Permohonan Praperadilan BG Hampir Pasti Ditolak

Permohonan Praperadilan BG Hampir Pasti Ditolak Budi Gunawan saat mengikuti fit and proper test di Gedung Dewan. foto: tribunnews.com

SURABAYA (BangsaOnline) - Hari Senin ini, hakim tunggal Sarpin Rizaldi akan membacakan putusan permohonan praperadilan Komjen (BG) terhadap Komisi Pemberantasan Korupsi (KPK) di Pengadilan Negeri Jakarta Selatan. Hasil putusan itu sangat dinanti-nantikan banyak pihak karena menentukan nasib sebagai calon Kapolri.

Meski belum diputuskan, namun hampir dipastikan permohonan BG akan ditolak. Pernyataan itu disampaikan pengamat hukum dari Universitas Surabaya (Ubaya), Hadi Mulyo Utomo. Menurut perspektifnya, permohonan praperadilan itu mutlak harus ditolak hakim.

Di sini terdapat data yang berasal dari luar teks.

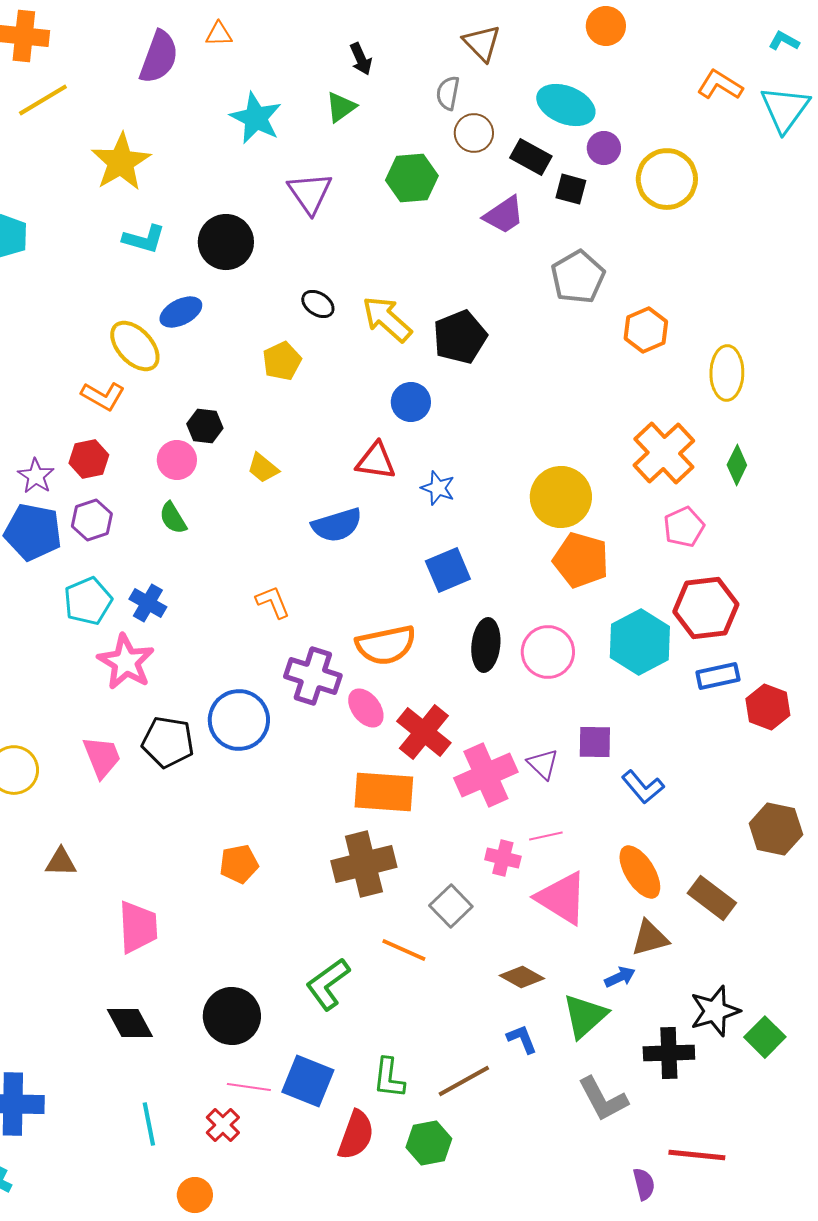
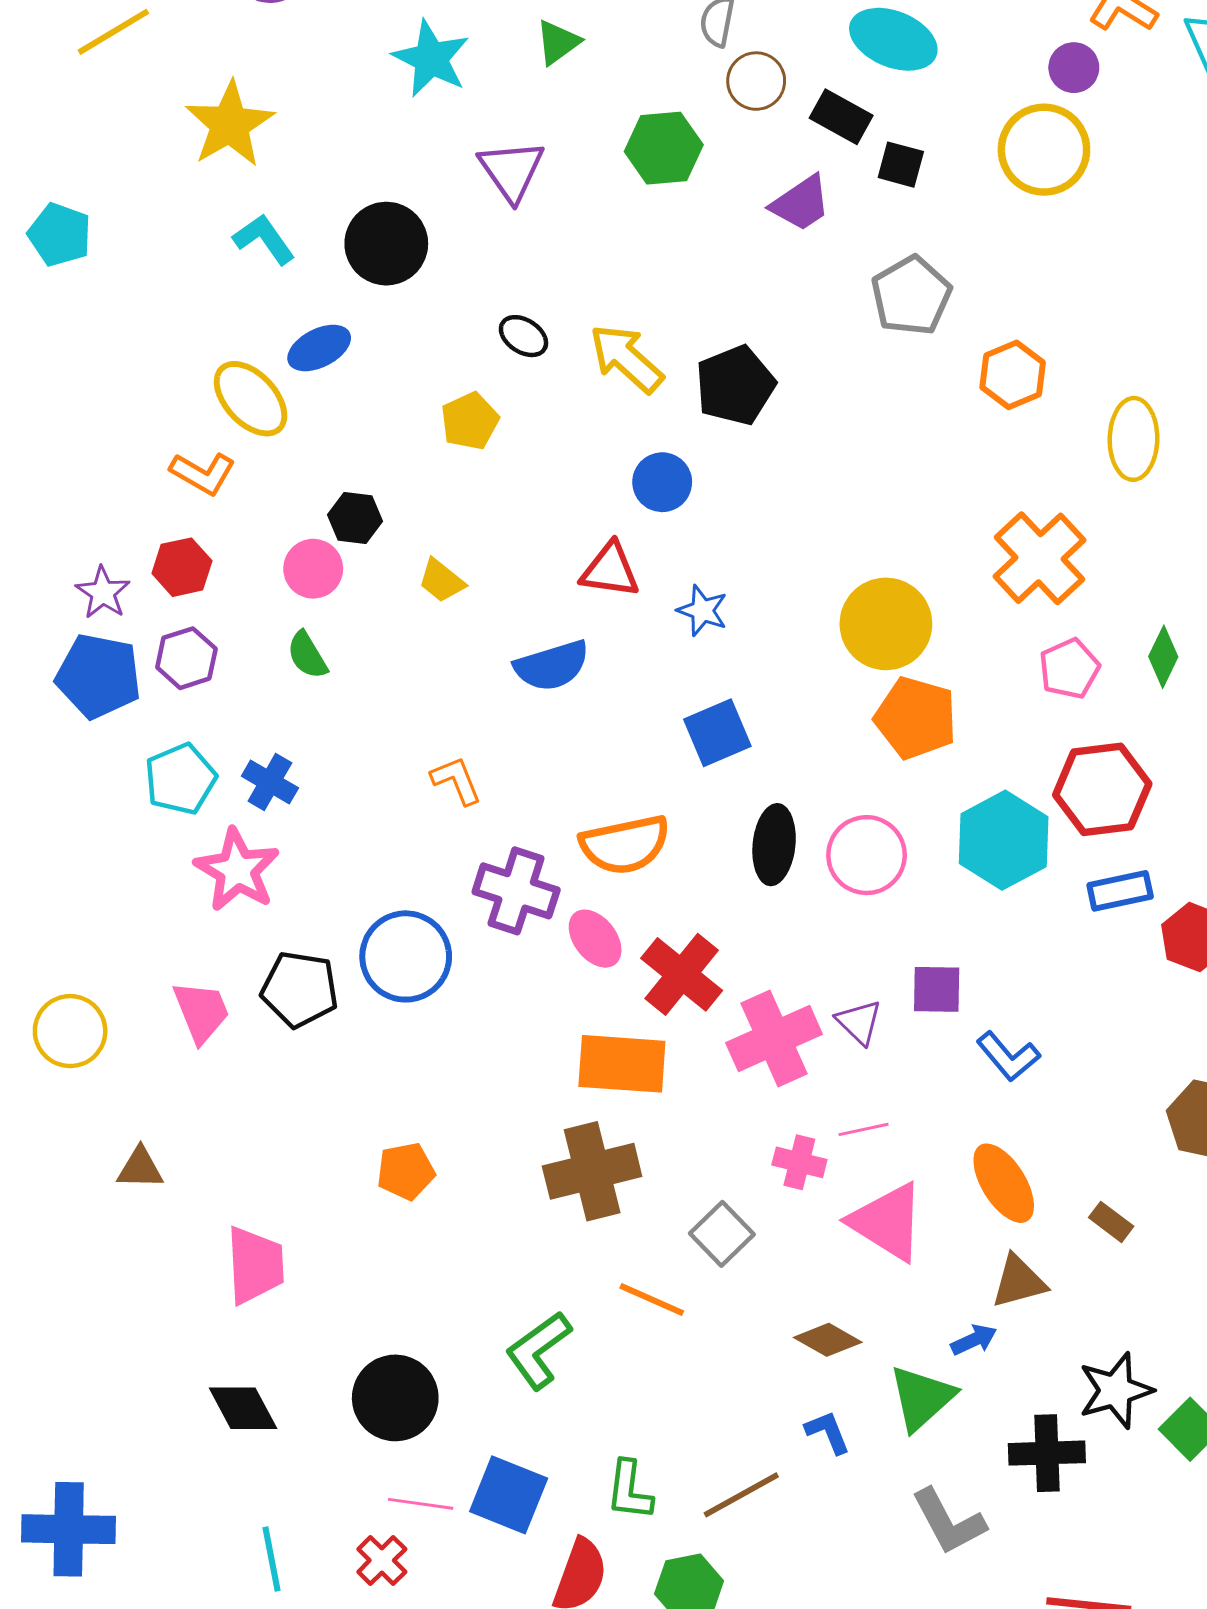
purple circle: (604, 148) -> (1074, 68), moved
cyan L-shape: (144, 239) -> (264, 239), turned -141
green diamond: (737, 465) -> (1163, 657), moved
brown rectangle: (712, 898) -> (1111, 1222), size x0.6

Sebab, alasan permohonan yang diajukan kuasa hukum BG tentang penetapan tersangka yang tidak prosedural oleh KPK, secara normatif tidak memenuhi lingkupalasan pengajuan praperadilan yang diatur dalam pasal 77 kitab undang-undang hukum acara pidana (KUHAP) huruf a dan b.

“Permohonan BG itu mutlak harus ditolak karena tidak memenuhi unsur pasal 77. Hakim harus mengacu pada pasal itu,” tegas Hadi, Minggu (15/2).

Alumni S2 Fakultas Hukum Universitas Airlangga (Unair) ini memaparkan, dalam KUHAP hanya memberikan ruang pengajuan pra peradilan untuk empat alasan yakni, tidak sahnya penangkapan, tidak sahnya penahanan, tidak sahnya penghentian penyidikan atau penuntutan dan tuntutan rehabilitasi atau ganti rugi seseorang yang perkaranya tidak jadi dibawa ke persidangan.

“Kalau dilihat alasan permohonan BG tidak memenuhi satu dari empat unsure tersebut, karena itu harusnya ditolak. Justru aneh kalau diterima,” imbuhnya.

Hadi menyarankan kepada BG agar membuktikan dirinya tidak layak menjadi tersangka dan tidak bersalah di peradilan umum, karena disanalah instrumen untuk menguji kebenaran seseorang layak sebagai tersangka atau tidak. Karena itu sudah menyangkut urusan pembuktian ada atau tidaknya fakta hukum yang melahirkan unsure pidana pada perbuatan orang yang disangkakan.

“KPK sebagai penegak hukum punya hak subyektif untuk menetapkan seseorang sebagai tersangka tanpa didahului panggilan atau pemeriksaan. Hal itu pun seringkali dilakukan Polri. Jadi baiknya dibuktikan saja lewat peradilan umum, bukan praperadilan. Namun ke depan harus dipikir adanya proses konfrontir sebelum seseorang ditetapkan sebagai tersangka, pertimbangannya demi kemanusiaan, agar seseorang tidak kaget atau syok bila ditetapkan sebagai tersangka,” tandasnya.

Seperti diketahui, KPK menetapkan BG sebagai tersangka atas kasus gratifikasi disaat perwira tinggi Polri itu sedang menjalani uji kelayakan dan kepatutan sebagai calon tunggal Kapolri di Komisi III DPR RI. BG diduga memiliki rekening yang jumlahnya tidak wajar atau sering disebut rekening gendut. Pasca penetapan tersangka itu, seluruh pimpinan KPK diperiksa oleh Bareskrim. Bahkan Bambang Widjajanto sudah berstatus tersangka, hingga muncul dugaan kriminalisasi terhadap para pimpinan KPK. Dukungan masyarakatpun terbelah antara yang medukung KPK dan mendukung Polri.